The planter or the designer of the garden would have carried in his or her mind’s eye the fan effect the three trees were intended to have when the seedlings or saplings had been planted ten feet apart. Far apart they would have seemed then, and for the next five years or so; but still too close together, as it turned out: the trees at the sides, as they had grown, had leaned away from the vertical. The fan effect had been seen by me. I had seen the three trees grow by many feet every year. I had also seen what the planter of the garden would not have cared to think about: the very second, not longer, when the two side trees snapped. The trees would have spanned, or been contained within, my landlord’s life. He must have seen that two of the aspens were no longer there; he must have seen the mighty debris in the back garden. But I had no word from Mr. or Mrs. Phillips that my landlord had seen or made any comment.
It seemed suitable, so ragged had we become since the autumn, that in the early summer we should have had a visit one day, in mid-morning, not from one but two men from the agent’s. And this time not just the standard very young men. There was one of those, but with him there was an older man, a taller, heavier man in his late forties or early fifties.
I saw the two men on the lawn with Mr. Phillips — Mr. Phillips shorter than the other two, but much more muscular, in his zip-up windcheater; the young man in his navy-blue blazer; the heavier older man from the agent’s in a well-worn gray suit, a country shirt, and an old-fashioned polka-dotted handkerchief stuffed into his breast pocket.
They looked at the granary.

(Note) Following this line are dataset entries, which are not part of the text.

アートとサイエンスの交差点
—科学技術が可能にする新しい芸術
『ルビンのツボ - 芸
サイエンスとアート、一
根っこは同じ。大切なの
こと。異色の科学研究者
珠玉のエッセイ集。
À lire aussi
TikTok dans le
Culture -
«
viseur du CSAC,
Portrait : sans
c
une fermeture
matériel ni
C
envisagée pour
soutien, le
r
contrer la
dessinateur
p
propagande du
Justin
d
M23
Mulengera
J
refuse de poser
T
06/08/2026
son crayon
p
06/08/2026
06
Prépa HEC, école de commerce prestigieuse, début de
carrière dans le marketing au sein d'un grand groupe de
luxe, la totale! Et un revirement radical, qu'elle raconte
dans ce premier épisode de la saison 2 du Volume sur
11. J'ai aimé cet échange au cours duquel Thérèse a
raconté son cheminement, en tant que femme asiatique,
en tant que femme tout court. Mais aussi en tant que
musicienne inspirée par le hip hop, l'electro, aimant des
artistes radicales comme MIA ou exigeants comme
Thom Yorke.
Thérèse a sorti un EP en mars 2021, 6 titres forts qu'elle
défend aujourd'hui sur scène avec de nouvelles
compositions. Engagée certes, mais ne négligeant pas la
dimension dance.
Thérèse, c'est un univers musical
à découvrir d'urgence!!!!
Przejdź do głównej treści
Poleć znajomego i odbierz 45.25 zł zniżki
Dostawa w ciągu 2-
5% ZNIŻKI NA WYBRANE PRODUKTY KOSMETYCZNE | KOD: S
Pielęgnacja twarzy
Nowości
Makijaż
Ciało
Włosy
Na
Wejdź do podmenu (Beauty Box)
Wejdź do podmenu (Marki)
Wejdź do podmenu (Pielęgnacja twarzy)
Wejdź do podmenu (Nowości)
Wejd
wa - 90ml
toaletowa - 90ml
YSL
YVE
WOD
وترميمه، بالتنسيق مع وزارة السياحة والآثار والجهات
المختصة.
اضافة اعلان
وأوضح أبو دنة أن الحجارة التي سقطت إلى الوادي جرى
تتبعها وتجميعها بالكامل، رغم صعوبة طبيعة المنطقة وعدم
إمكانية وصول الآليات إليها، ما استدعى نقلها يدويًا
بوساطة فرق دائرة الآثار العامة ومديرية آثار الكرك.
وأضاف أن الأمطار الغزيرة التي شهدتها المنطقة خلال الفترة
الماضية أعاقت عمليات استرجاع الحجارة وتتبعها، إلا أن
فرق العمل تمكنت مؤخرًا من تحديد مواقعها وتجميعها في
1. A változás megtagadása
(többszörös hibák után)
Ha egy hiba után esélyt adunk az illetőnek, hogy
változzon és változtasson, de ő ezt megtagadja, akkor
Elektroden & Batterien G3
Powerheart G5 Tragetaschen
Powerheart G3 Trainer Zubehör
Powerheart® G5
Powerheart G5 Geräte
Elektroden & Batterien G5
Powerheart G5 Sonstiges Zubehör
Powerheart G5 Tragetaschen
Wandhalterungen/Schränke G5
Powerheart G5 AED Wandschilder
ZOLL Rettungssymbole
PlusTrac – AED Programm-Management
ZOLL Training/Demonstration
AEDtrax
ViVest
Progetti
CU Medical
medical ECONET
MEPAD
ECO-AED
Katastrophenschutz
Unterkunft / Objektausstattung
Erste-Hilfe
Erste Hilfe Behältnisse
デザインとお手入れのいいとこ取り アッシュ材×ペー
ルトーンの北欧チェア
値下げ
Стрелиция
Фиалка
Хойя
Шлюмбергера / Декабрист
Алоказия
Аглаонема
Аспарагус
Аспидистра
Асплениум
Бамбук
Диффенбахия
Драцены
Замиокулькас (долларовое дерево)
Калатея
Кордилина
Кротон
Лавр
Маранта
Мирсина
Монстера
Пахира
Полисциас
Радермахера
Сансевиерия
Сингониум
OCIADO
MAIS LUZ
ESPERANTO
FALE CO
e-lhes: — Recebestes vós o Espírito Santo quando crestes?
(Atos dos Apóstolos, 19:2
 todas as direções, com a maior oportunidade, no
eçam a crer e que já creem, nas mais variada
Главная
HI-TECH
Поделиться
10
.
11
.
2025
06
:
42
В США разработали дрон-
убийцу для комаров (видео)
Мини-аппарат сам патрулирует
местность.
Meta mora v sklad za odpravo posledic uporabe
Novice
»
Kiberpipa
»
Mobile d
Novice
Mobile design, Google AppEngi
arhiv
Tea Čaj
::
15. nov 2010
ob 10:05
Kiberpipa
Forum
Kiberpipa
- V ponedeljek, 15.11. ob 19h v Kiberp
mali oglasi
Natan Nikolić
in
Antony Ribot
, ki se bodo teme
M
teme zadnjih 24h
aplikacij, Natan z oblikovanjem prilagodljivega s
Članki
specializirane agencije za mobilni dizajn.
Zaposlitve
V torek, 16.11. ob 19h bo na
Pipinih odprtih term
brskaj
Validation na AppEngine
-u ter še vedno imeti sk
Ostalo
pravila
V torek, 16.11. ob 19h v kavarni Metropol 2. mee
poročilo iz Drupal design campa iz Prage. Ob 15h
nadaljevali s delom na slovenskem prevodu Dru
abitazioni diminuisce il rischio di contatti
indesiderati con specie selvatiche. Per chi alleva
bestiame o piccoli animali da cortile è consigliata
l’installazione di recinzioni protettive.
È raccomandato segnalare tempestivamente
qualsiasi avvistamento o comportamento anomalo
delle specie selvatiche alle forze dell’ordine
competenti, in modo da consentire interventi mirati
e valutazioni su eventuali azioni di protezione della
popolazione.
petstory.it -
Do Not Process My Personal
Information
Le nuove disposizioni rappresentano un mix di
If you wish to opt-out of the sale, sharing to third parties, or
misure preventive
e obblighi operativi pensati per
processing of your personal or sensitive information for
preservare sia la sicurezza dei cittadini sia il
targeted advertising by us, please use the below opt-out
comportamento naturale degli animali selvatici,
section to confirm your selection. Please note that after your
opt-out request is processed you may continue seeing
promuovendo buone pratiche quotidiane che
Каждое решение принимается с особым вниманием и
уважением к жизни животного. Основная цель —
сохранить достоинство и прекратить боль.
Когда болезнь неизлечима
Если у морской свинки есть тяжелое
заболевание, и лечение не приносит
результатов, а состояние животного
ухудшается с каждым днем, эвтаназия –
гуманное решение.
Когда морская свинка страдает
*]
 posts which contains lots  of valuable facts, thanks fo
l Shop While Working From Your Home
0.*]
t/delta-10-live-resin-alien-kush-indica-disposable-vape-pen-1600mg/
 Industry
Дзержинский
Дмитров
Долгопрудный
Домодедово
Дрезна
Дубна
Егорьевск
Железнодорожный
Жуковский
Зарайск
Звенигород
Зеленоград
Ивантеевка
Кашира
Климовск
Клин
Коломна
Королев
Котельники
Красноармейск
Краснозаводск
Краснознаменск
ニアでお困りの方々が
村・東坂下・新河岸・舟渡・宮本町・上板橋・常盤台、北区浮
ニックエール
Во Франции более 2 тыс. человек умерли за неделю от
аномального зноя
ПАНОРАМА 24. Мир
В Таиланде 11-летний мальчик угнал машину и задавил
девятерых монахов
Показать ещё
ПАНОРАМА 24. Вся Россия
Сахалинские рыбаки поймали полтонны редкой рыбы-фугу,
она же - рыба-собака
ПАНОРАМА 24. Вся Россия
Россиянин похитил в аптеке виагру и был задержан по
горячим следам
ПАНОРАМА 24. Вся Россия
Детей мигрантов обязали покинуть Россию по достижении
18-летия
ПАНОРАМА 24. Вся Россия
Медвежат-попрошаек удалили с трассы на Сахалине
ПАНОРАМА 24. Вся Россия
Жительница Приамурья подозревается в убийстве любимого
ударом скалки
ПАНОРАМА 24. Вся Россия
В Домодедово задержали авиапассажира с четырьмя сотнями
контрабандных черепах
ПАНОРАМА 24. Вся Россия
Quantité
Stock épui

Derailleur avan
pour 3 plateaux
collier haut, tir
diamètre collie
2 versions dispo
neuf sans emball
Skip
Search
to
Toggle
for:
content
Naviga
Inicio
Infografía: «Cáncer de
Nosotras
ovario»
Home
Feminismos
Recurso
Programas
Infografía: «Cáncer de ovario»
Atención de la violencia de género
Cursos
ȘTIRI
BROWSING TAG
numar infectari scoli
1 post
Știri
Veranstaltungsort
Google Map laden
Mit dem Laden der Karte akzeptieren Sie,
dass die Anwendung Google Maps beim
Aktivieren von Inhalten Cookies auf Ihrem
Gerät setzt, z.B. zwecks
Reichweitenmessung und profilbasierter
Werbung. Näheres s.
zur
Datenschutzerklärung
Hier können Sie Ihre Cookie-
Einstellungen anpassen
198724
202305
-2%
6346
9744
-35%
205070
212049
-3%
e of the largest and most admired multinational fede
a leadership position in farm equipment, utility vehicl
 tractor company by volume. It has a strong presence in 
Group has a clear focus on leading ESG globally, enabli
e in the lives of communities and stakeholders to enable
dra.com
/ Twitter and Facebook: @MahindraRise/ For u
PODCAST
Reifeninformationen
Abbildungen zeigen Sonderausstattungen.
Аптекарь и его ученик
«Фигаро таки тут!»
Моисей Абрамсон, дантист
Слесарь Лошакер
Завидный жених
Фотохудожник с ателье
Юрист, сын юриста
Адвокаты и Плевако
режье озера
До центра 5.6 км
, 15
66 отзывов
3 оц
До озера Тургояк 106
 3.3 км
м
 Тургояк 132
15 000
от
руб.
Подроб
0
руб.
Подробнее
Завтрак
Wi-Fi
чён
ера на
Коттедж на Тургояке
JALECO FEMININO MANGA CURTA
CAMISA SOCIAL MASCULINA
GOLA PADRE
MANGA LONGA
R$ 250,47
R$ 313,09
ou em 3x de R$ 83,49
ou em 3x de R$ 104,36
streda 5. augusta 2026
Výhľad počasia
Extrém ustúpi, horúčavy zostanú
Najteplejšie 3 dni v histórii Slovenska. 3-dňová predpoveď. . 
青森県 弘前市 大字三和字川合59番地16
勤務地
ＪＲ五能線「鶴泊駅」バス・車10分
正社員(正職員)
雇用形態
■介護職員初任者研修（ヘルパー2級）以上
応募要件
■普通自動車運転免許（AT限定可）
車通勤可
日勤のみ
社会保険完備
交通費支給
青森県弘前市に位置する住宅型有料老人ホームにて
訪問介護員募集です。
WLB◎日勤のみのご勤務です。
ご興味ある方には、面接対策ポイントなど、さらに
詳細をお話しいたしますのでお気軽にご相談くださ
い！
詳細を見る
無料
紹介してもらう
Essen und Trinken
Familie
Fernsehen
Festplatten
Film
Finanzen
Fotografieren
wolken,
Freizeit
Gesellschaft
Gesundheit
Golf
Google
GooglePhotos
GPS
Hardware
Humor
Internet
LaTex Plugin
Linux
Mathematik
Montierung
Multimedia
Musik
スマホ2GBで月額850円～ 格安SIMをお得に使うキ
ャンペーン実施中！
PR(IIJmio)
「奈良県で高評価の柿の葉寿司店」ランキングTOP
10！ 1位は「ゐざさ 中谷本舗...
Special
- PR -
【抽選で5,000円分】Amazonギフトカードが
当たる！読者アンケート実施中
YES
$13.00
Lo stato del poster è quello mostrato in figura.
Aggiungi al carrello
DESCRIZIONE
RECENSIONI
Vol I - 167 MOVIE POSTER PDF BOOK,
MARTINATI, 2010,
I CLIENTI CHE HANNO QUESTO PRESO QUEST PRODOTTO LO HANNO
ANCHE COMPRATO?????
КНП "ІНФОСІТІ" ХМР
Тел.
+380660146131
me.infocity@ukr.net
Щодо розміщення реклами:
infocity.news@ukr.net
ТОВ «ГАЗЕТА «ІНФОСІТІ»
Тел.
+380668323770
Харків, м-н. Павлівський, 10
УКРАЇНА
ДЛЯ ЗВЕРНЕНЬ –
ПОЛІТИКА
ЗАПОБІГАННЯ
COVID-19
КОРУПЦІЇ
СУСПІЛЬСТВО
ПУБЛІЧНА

They opened the garages or wagon sheds next to the granary. They opened the farmhouse and looked at that. They wandered away, down the box-hedged enclosure; and a little while later reappeared. The young man in the blazer came in to see me. The older man went on with Mr. Phillips along the lane to the manor, past the overgrown yew hedge and the new openness where once the tree beeches had cast shade.
Talking about the dereliction he had seen in the back garden, the young man said, “It’s a cruel thing to say. But the best thing would be to cut down all the beeches and plant afresh.”
It was a cruel thing to say. It would do away with the place and setting I lived in. But the young man wasn’t speaking with any great conviction or concern. His eyes were quite bright with pleasure. He had been slightly oppressed by being all morning in the company of his superior, the man in the gray suit; and now, in the cottage, he — younger than he looked from a distance — was oddly skittish and playful and relaxed. Not at all agent material, I would have thought. And it turned out, very soon, that his heart wasn’t in the business.
His comment about the trees was just something he had said because — perhaps — he had heard it said in various circumstances by other people in the agency. As was his comment, looking at the paddock where the dairyman from the neighboring farm had kept his pony, and where the once famous old racehorse had come to die: “You could put a couple of beeves in there and fatten them up.”
A couple of beeves — was that really his language, his style? It wasn’t; and that self-awareness or self-knowledge lay so close to the surface of his thoughts that it required only the beginning of conversation to bring it out. His father was a gamekeeper on a proper estate not far away. Through the recommendation of his father’s employer he had been taken on for a trial period by the agency; and he had accepted the offer — this thin young man with the smiling, blank, unformed face — to please both his father and his father’s employer. But his heart was elsewhere: he didn’t know exactly where. He would have liked service life, would have dearly liked to be an officer. But some physical disability — and perhaps also some examination failure — had kept him out of that.
He said, “You’re never one of them.”
Them? Who were his “them”? The “them” he was concerned with turned out to be the other young men from the agent’s. At the end of the day they simply went home. There was no question of going to a pub with “them” or of “them” asking him home.